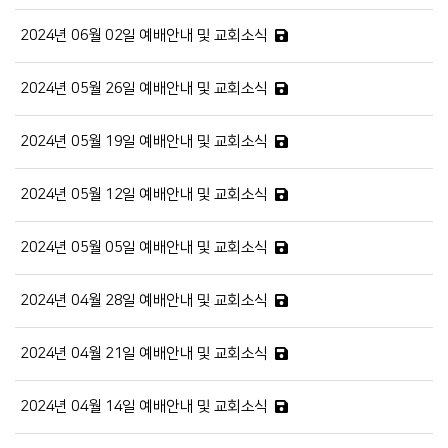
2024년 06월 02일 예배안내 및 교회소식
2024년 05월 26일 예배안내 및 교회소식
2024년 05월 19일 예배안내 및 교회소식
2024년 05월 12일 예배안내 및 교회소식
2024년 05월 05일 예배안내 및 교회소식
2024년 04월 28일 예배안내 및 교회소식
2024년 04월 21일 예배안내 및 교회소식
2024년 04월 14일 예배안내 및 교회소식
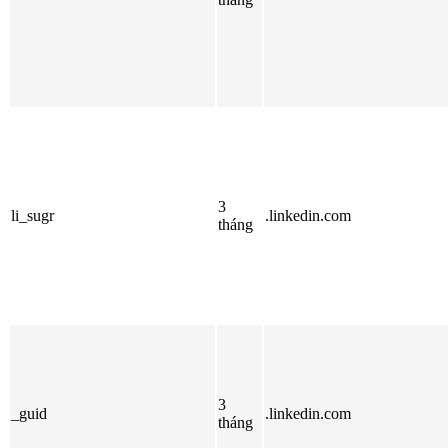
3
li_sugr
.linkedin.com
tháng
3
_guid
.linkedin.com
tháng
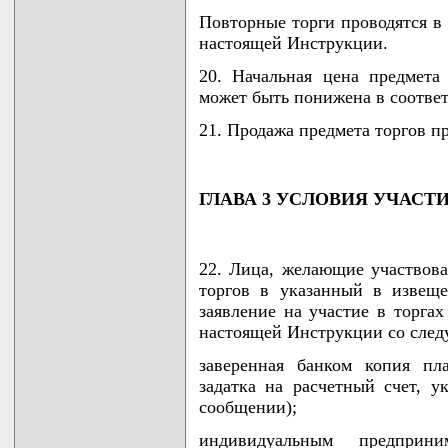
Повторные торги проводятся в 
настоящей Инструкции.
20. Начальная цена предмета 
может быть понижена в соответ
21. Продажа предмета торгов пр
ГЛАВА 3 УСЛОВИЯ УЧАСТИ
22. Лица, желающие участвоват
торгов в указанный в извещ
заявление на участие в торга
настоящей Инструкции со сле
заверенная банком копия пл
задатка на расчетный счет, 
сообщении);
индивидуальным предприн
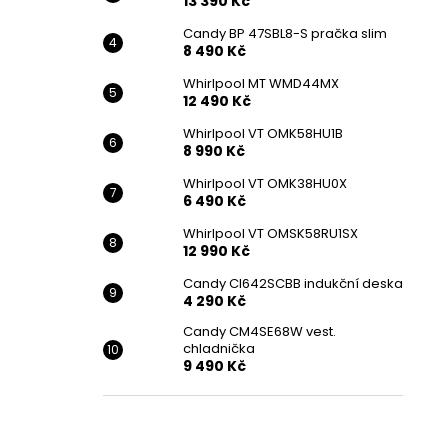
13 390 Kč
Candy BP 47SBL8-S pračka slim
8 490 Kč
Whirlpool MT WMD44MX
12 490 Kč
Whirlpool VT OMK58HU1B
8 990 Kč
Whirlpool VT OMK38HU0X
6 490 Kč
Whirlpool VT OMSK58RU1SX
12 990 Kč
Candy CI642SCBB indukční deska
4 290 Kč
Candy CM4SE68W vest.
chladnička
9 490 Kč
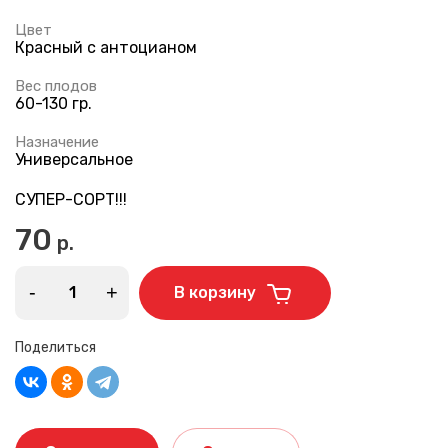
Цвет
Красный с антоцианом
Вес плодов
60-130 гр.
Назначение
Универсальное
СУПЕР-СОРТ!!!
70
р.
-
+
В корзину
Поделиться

• [Description of the task]
The lines from the top of the data above through the one holding "заверенная банком копия пл" are to be repeated exactly, and only those, with no pictures.

• [Your solution]
2024년 06월 02일 예배안내 및 교회소식
2024년 05월 26일 예배안내 및 교회소식
2024년 05월 19일 예배안내 및 교회소식
2024년 05월 12일 예배안내 및 교회소식
2024년 05월 05일 예배안내 및 교회소식
2024년 04월 28일 예배안내 및 교회소식
2024년 04월 21일 예배안내 및 교회소식
2024년 04월 14일 예배안내 및 교회소식
3
li_sugr
.linkedin.com
tháng
3
_guid
.linkedin.com
tháng
Повторные торги проводятся в 
настоящей Инструкции.
20. Начальная цена предмета 
может быть понижена в соответ
21. Продажа предмета торгов пр
ГЛАВА 3 УСЛОВИЯ УЧАСТИ
22. Лица, желающие участвоват
торгов в указанный в извещ
заявление на участие в торга
настоящей Инструкции со сле
заверенная банком копия пл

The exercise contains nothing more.